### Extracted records

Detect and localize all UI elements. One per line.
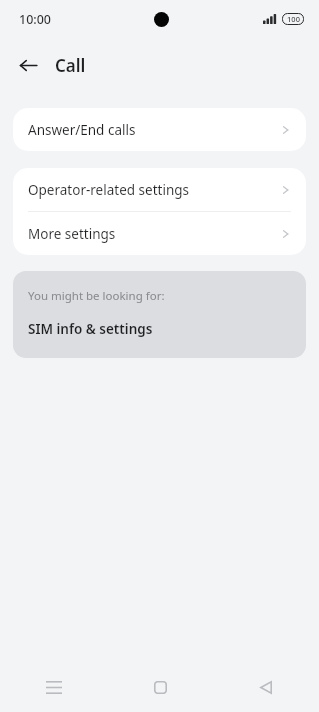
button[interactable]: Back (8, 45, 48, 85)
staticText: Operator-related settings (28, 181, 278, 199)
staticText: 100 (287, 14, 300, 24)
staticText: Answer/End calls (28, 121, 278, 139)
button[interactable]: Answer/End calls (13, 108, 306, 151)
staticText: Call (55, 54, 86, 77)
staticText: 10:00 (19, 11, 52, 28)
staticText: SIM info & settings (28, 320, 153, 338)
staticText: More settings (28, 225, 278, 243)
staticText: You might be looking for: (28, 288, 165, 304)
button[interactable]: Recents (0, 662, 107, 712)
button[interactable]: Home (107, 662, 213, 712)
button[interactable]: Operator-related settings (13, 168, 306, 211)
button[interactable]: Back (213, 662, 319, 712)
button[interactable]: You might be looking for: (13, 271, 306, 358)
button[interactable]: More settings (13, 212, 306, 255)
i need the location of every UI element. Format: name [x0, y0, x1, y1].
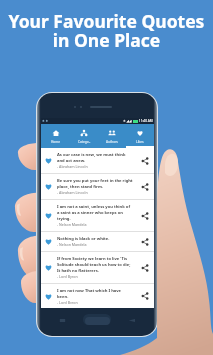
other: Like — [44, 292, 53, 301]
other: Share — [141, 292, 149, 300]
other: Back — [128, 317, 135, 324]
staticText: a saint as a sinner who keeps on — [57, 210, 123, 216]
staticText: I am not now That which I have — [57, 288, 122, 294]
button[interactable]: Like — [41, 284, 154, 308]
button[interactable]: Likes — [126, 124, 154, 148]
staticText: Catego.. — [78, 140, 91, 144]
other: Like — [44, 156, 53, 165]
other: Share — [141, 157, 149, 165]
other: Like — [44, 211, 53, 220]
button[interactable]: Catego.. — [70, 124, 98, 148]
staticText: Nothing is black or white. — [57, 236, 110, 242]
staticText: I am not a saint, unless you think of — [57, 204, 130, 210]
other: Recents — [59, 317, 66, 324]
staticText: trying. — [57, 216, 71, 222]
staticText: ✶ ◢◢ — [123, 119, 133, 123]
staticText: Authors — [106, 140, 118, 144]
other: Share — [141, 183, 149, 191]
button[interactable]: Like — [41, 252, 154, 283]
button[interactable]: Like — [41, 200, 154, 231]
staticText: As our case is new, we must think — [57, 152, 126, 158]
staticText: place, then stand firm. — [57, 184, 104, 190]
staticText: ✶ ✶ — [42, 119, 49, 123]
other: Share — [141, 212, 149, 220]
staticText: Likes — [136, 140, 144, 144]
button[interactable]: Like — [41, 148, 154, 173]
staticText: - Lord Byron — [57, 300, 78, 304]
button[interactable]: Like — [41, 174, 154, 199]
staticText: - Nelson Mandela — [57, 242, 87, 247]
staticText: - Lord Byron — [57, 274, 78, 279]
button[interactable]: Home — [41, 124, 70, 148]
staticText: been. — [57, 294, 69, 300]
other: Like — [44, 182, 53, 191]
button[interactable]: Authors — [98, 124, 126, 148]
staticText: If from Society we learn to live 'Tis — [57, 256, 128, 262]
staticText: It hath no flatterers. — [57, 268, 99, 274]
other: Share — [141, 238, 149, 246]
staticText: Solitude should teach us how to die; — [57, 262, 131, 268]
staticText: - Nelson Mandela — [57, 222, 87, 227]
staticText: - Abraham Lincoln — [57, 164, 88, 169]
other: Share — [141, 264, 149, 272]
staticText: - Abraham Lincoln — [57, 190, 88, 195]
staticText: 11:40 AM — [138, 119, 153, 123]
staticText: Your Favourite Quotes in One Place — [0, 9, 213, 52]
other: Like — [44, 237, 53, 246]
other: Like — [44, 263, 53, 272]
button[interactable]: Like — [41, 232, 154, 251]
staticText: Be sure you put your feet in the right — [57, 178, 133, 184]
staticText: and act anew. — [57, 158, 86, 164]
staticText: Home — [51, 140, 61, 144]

### WORK TO COMPLETE
The records above must all be output exactly. Omit the images.

### YOUR RESPONSE
Detect and localize all UI elements. One per line.
button[interactable]: Back (8, 45, 48, 85)
staticText: Operator-related settings (28, 181, 278, 199)
staticText: 100 (287, 14, 300, 24)
staticText: Answer/End calls (28, 121, 278, 139)
button[interactable]: Answer/End calls (13, 108, 306, 151)
staticText: Call (55, 54, 86, 77)
staticText: 10:00 (19, 11, 52, 28)
staticText: SIM info & settings (28, 320, 153, 338)
staticText: More settings (28, 225, 278, 243)
staticText: You might be looking for: (28, 288, 165, 304)
button[interactable]: Recents (0, 662, 107, 712)
button[interactable]: Home (107, 662, 213, 712)
button[interactable]: Operator-related settings (13, 168, 306, 211)
button[interactable]: Back (213, 662, 319, 712)
button[interactable]: You might be looking for: (13, 271, 306, 358)
button[interactable]: More settings (13, 212, 306, 255)
i need the location of every UI element. Format: name [x0, y0, x1, y1].
other: Like — [44, 292, 53, 301]
other: Share — [141, 292, 149, 300]
other: Back — [128, 317, 135, 324]
staticText: a saint as a sinner who keeps on — [57, 210, 123, 216]
staticText: I am not now That which I have — [57, 288, 122, 294]
button[interactable]: Like — [41, 284, 154, 308]
button[interactable]: Likes — [126, 124, 154, 148]
staticText: Catego.. — [78, 140, 91, 144]
other: Like — [44, 156, 53, 165]
other: Share — [141, 157, 149, 165]
other: Like — [44, 211, 53, 220]
button[interactable]: Catego.. — [70, 124, 98, 148]
staticText: Nothing is black or white. — [57, 236, 110, 242]
staticText: I am not a saint, unless you think of — [57, 204, 130, 210]
other: Recents — [59, 317, 66, 324]
staticText: trying. — [57, 216, 71, 222]
staticText: ✶ ◢◢ — [123, 119, 133, 123]
staticText: Authors — [106, 140, 118, 144]
other: Share — [141, 183, 149, 191]
button[interactable]: Like — [41, 252, 154, 283]
button[interactable]: Like — [41, 200, 154, 231]
staticText: As our case is new, we must think — [57, 152, 126, 158]
staticText: place, then stand firm. — [57, 184, 104, 190]
staticText: ✶ ✶ — [42, 119, 49, 123]
other: Share — [141, 212, 149, 220]
staticText: Likes — [136, 140, 144, 144]
button[interactable]: Like — [41, 148, 154, 173]
staticText: - Lord Byron — [57, 300, 78, 304]
button[interactable]: Like — [41, 174, 154, 199]
staticText: - Nelson Mandela — [57, 242, 87, 247]
staticText: - Lord Byron — [57, 274, 78, 279]
button[interactable]: Home — [41, 124, 70, 148]
staticText: been. — [57, 294, 69, 300]
other: Like — [44, 182, 53, 191]
button[interactable]: Authors — [98, 124, 126, 148]
staticText: If from Society we learn to live 'Tis — [57, 256, 128, 262]
staticText: It hath no flatterers. — [57, 268, 99, 274]
other: Share — [141, 238, 149, 246]
staticText: Solitude should teach us how to die; — [57, 262, 131, 268]
staticText: - Nelson Mandela — [57, 222, 87, 227]
staticText: - Abraham Lincoln — [57, 164, 88, 169]
other: Share — [141, 264, 149, 272]
staticText: - Abraham Lincoln — [57, 190, 88, 195]
staticText: 11:40 AM — [138, 119, 153, 123]
staticText: Your Favourite Quotes in One Place — [0, 9, 213, 52]
other: Like — [44, 237, 53, 246]
other: Like — [44, 263, 53, 272]
button[interactable]: Like — [41, 232, 154, 251]
staticText: Be sure you put your feet in the right — [57, 178, 133, 184]
staticText: and act anew. — [57, 158, 86, 164]
staticText: Home — [51, 140, 61, 144]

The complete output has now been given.